La nouvelle a été annoncée, au cours de ce séminaire, par Mohamed Matoussi, PDG de l’ETAP, qui a indiqué que le degré d’avancement des travaux de réalisation de ce projet a atteint les 90%. Il ajouté que ce gisement va assurer 17% des besoins du pays en gaz naturel en produisant 2,7 millions de mètres cubes de gaz par jour et 7.000 barils de gaz condensé.

Estimé à 3 milliards de dinars environ, le coût de ce projet dont l’ETAP est copropriétaire (50%) est financé par des banques locales et par trois bailleurs de fonds (BEI, BAD, AFD) à hauteur de 400 millions de dollars.

Mohamed Matoussi a annoncé, en outre, la mise en exploitation, d’ici 2020, du gisement de gaz offshore Zarrat au large de Gabès.
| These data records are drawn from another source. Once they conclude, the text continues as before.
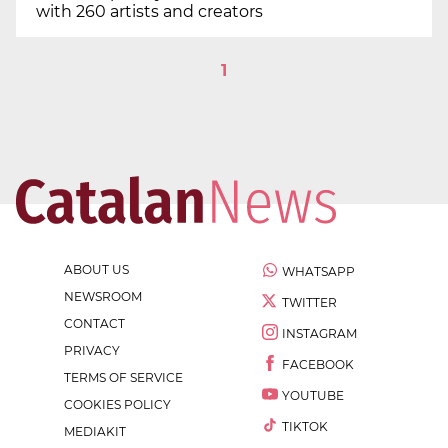
with 260 artists and creators
1
ABOUT US
WHATSAPP
NEWSROOM
TWITTER
CONTACT
INSTAGRAM
PRIVACY
FACEBOOK
TERMS OF SERVICE
YOUTUBE
COOKIES POLICY
TIKTOK
MEDIAKIT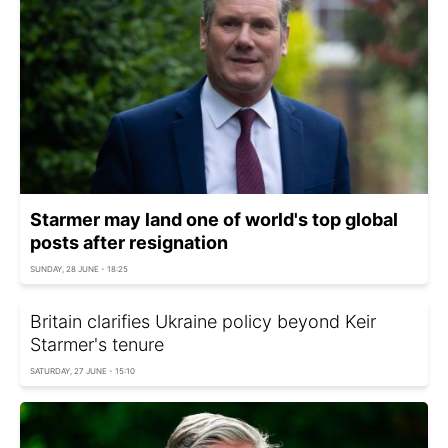
Starmer may land one of world's top global
posts after resignation
SUNDAY, 28 JUNE - 18:25
Britain clarifies Ukraine policy beyond Keir
Starmer's tenure
SATURDAY, 27 JUNE - 15:10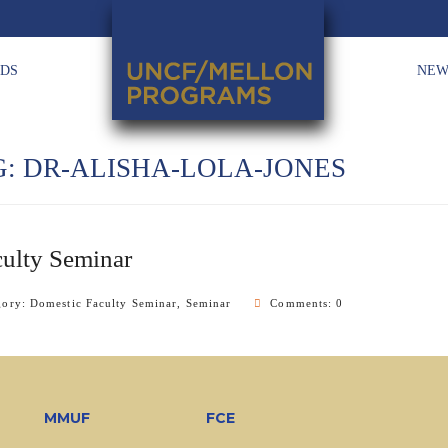
HDS
NEW
G:
DR-ALISHA-LOLA-JONES
ulty Seminar
gory:
Domestic Faculty Seminar
,
Seminar
Comments: 0
MMUF
FCE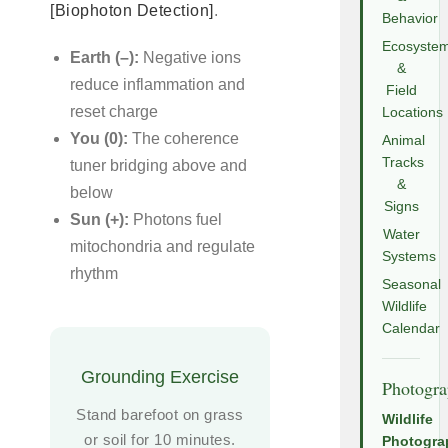
[Biophoton Detection]
.
Behavior
Ecosyste
Earth (–):
Negative ions
&
reduce inflammation and
Field
reset charge
Locations
You (0):
The coherence
Animal
Tracks
tuner bridging above and
&
below
Signs
Sun (+):
Photons fuel
Water
mitochondria and regulate
Systems
rhythm
Seasonal
Wildlife
Calendar
Grounding Exercise
Photogr
Stand barefoot on grass
Wildlife
or soil for 10 minutes.
Photogra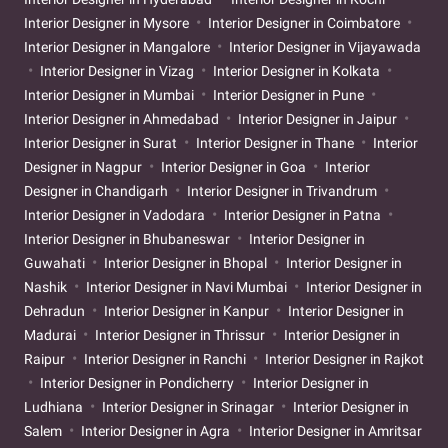
Interior Designer in Mysore
Interior Designer in Coimbatore
Interior Designer in Mangalore
Interior Designer in Vijayawada
Interior Designer in Vizag
Interior Designer in Kolkata
Interior Designer in Mumbai
Interior Designer in Pune
Interior Designer in Ahmedabad
Interior Designer in Jaipur
Interior Designer in Surat
Interior Designer in Thane
Interior
Designer in Nagpur
Interior Designer in Goa
Interior
Designer in Chandigarh
Interior Designer in Trivandrum
Interior Designer in Vadodara
Interior Designer in Patna
Interior Designer in Bhubaneswar
Interior Designer in
Guwahati
Interior Designer in Bhopal
Interior Designer in
Nashik
Interior Designer in Navi Mumbai
Interior Designer in
Dehradun
Interior Designer in Kanpur
Interior Designer in
Madurai
Interior Designer in Thrissur
Interior Designer in
Raipur
Interior Designer in Ranchi
Interior Designer in Rajkot
Interior Designer in Pondicherry
Interior Designer in
Ludhiana
Interior Designer in Srinagar
Interior Designer in
Salem
Interior Designer in Agra
Interior Designer in Amritsar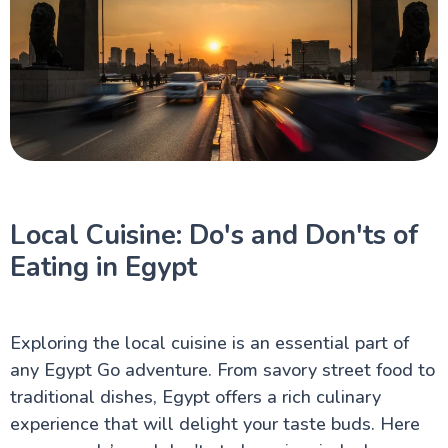
Local Cuisine: Do's and Don'ts of
Eating in Egypt
Exploring the local cuisine is an essential part of
any Egypt Go adventure. From savory street food to
traditional dishes, Egypt offers a rich culinary
experience that will delight your taste buds. Here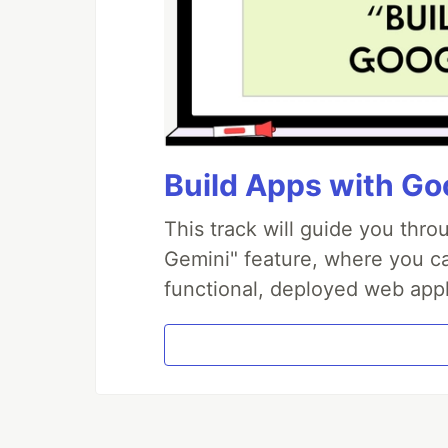
Build Apps with Goo
This track will guide you thr
Gemini" feature, where you can
functional, deployed web appl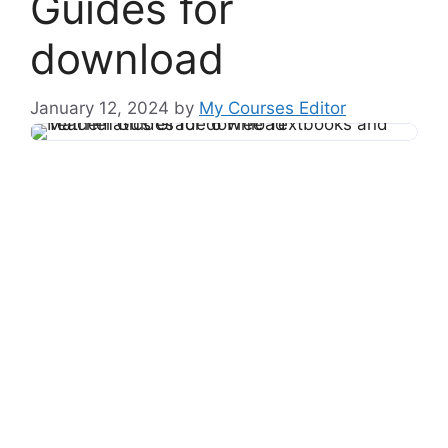
Guides for
download
January 12, 2024
by
My Courses Editor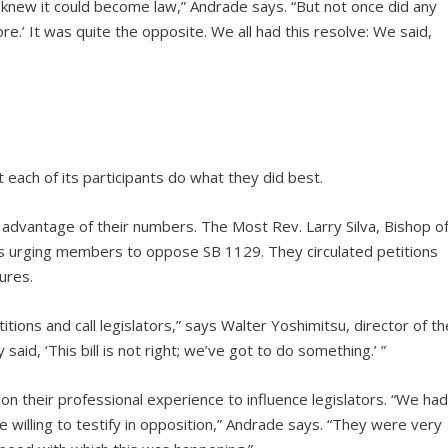
knew it could become law,” Andrade says. “But not once did any
re.’ It was quite the opposite. We all had this resolve: We said,
each of its participants do what they did best.
 advantage of their numbers. The Most Rev. Larry Silva, Bishop o
es urging members to oppose SB 1129. They circulated petitions
ures.
tions and call legislators,” says Walter Yoshimitsu, director of th
aid, ‘This bill is not right; we’ve got to do something.’ ”
 on their professional experience to influence legislators. “We ha
illing to testify in opposition,” Andrade says. “They were very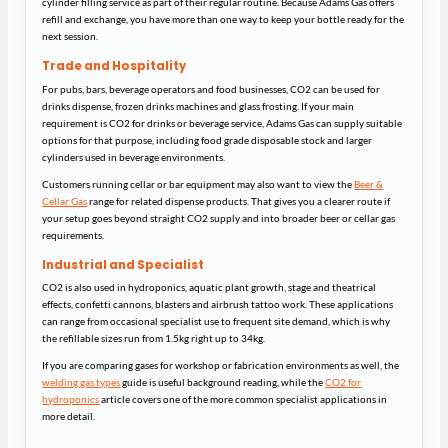
cylinder filling service as part of their regular routine. Because Adams Gas offers
refill and exchange, you have more than one way to keep your bottle ready for the
next session.
Trade and Hospitality
For pubs, bars, beverage operators and food businesses, CO2 can be used for
drinks dispense, frozen drinks machines and glass frosting. If your main
requirement is CO2 for drinks or beverage service, Adams Gas can supply suitable
options for that purpose, including food grade disposable stock and larger
cylinders used in beverage environments.
Customers running cellar or bar equipment may also want to view the
Beer &
Cellar Gas
range for related dispense products. That gives you a clearer route if
your setup goes beyond straight CO2 supply and into broader beer or cellar gas
requirements.
Industrial and Specialist
CO2 is also used in hydroponics, aquatic plant growth, stage and theatrical
effects, confetti cannons, blasters and airbrush tattoo work. These applications
can range from occasional specialist use to frequent site demand, which is why
the refillable sizes run from 1.5kg right up to 34kg.
If you are comparing gases for workshop or fabrication environments as well, the
welding gas types
guide is useful background reading, while the
CO2 for
hydroponics
article covers one of the more common specialist applications in
more detail.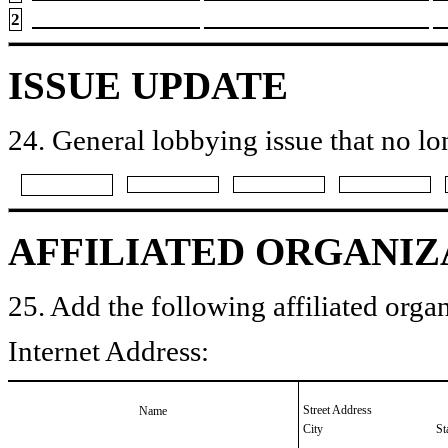
2
ISSUE UPDATE
24. General lobbying issue that no lo
AFFILIATED ORGANIZ
25. Add the following affiliated organ
Internet Address:
Street Address
Name
City
St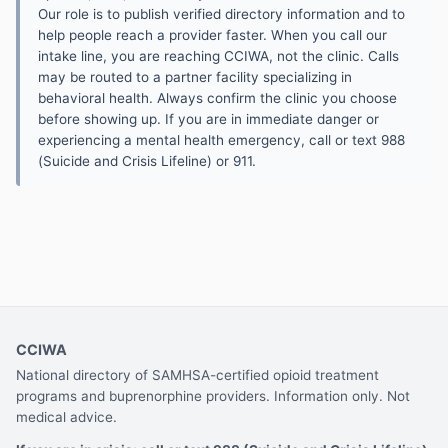
Our role is to publish verified directory information and to
help people reach a provider faster. When you call our
intake line, you are reaching CCIWA, not the clinic. Calls
may be routed to a partner facility specializing in
behavioral health. Always confirm the clinic you choose
before showing up. If you are in immediate danger or
experiencing a mental health emergency, call or text 988
(Suicide and Crisis Lifeline) or 911.
CCIWA
National directory of SAMHSA-certified opioid treatment
programs and buprenorphine providers. Information only. Not
medical advice.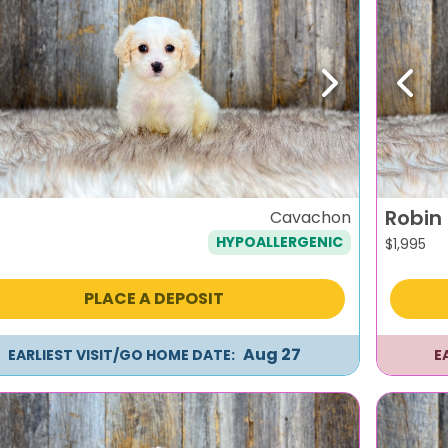
evious
Next
Previ
Robin
Cavachon
HYPOALLERGENIC
$
1,995
PLACE A DEPOSIT
Aug 27
EARLIEST VISIT/GO HOME DATE:
E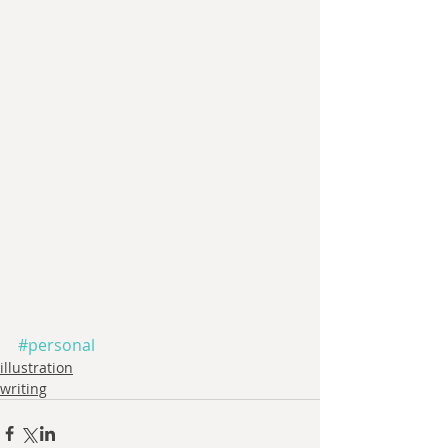
#personal
illustration
writing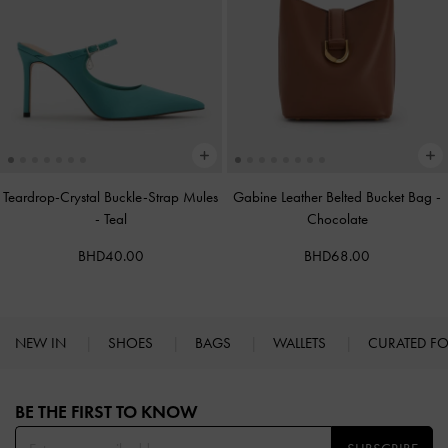
Teardrop-Crystal Buckle-Strap Mules
Gabine Leather Belted Bucket Bag
-
-
Teal
Chocolate
BHD40.00
BHD68.00
NEW IN
SHOES
BAGS
WALLETS
CURATED F
Site footer
BE THE FIRST TO KNOW​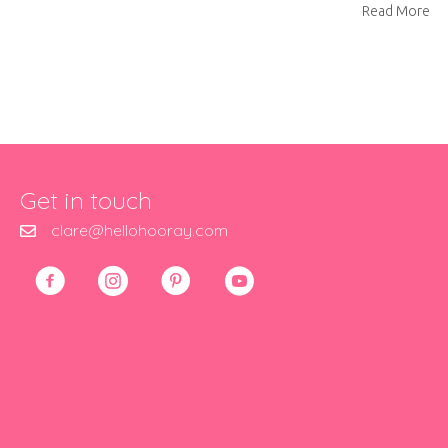
ab
Read More
Get in touch
clare@hellohooray.com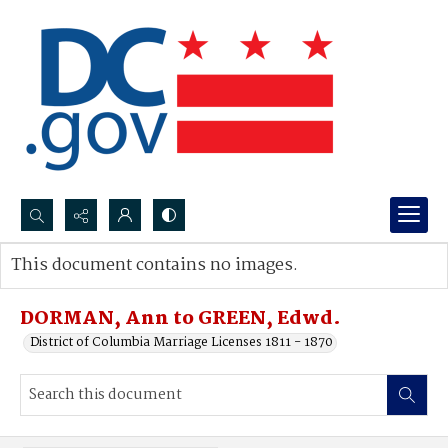
Search...
This document contains no images.
Advanced search
DORMAN, Ann to GREEN, Edwd.
District of Columbia Marriage Licenses 1811 - 1870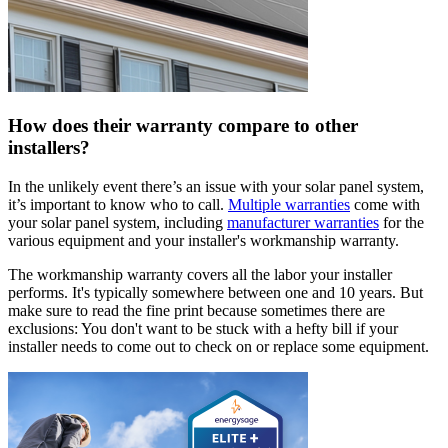
How does their warranty compare to other
installers?
In the unlikely event there’s an issue with your solar panel system,
it’s important to know who to call.
Multiple warranties
come with
your solar panel system, including
manufacturer warranties
for the
various equipment and your installer's workmanship warranty.
The workmanship warranty covers all the labor your installer
performs. It's typically somewhere between one and 10 years. But
make sure to read the fine print because sometimes there are
exclusions: You don't want to be stuck with a hefty bill if your
installer needs to come out to check on or replace some equipment.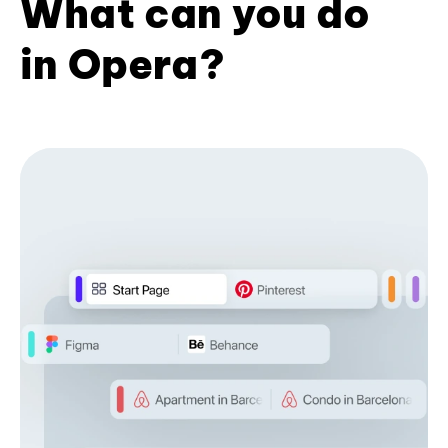
What can you do
in Opera?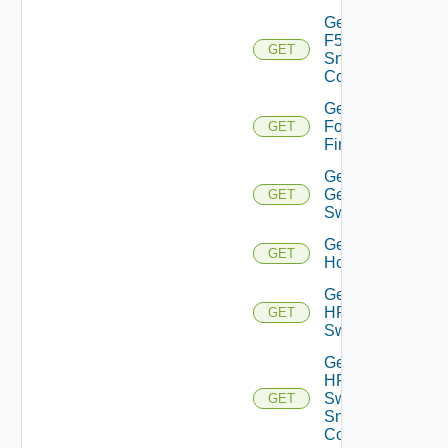
Get
F5BIGIP
GET
Snmp
Config
Get
Fortinet
GET
Firewall
Get
Generic
GET
Switch
Get
GET
Hcx
Get
HPE
GET
Switch
Get
HPE
Switch
GET
Snmp
Config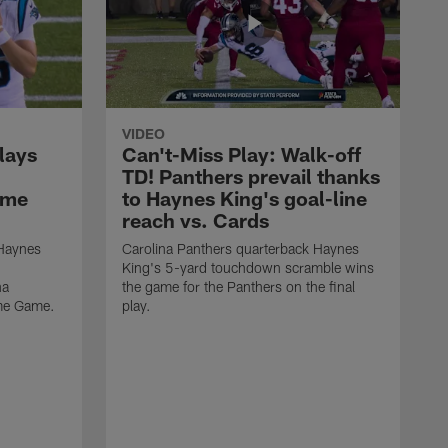
VIDEO
lays
Can't-Miss Play: Walk-off
TD! Panthers prevail thanks
ame
to Haynes King's goal-line
reach vs. Cards
 Haynes
Carolina Panthers quarterback Haynes
King's 5-yard touchdown scramble wins
na
the game for the Panthers on the final
ame Game.
play.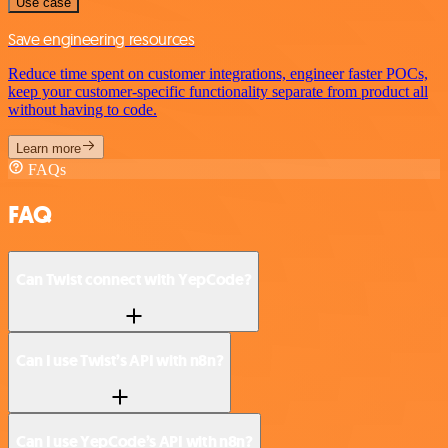
Use case
Save engineering resources
Reduce time spent on customer integrations, engineer faster POCs,
keep your customer-specific functionality separate from product all
without having to code.
Learn more
FAQs
FAQ
Can Twist connect with YepCode?
Can I use Twist’s API with n8n?
Can I use YepCode’s API with n8n?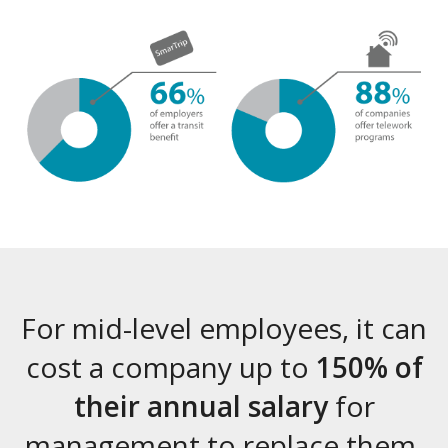
For mid-level employees, it can
cost a company up to
150% of
their annual salary
for
management to replace them.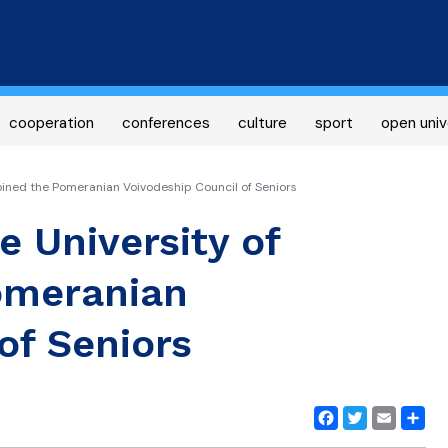
Skip
to
main
content
cooperation
conferences
culture
sport
open univ
oined the Pomeranian Voivodeship Council of Seniors
e University of
omeranian
of Seniors
Facebook
Twitter
Email
Share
Ce gisement, qui produira 15.000 de barils de gaz condensé par jour et dont l’ETAP est copropriétaire à hauteur de 50%, coûtera 1,2 milliard de dollars. Ce montant sera assuré par des banques locales et par des bailleurs de fonds à hauteur de 400 millions de dollars.

L’ETAP se met au goût des énergies vertes

Cerise sur le gâteau, le PDG de l’ETAP rompt avec ses prédécesseurs qui étaient des partisans des énergies fossiles et annonce que son entreprise s’apprête à lancer, en partenariat public-privé, quatre projets d’énergies vertes : trois projets de fermes solaires (l’un avec la multinationale italienne ENI et les deux autres à son initiative au sud). Elle projette aussi de réaliser un projet éolien dont le site n’a pas encore été identifié. Il sera probablement lancé soit au nord-ouest, soit à Tataouine.

Cela pour dire que les responsables du secteur de l’énergie, en s’engageant ainsi dans la migration vers les énergies propres et renouvelables, donnent la preuve que la Tunisie est sur la bonne voie pour réaliser son indépendance énergétique et épargner ainsi aux Tunisiens l’angoisse de dépendre des aléas du marché international.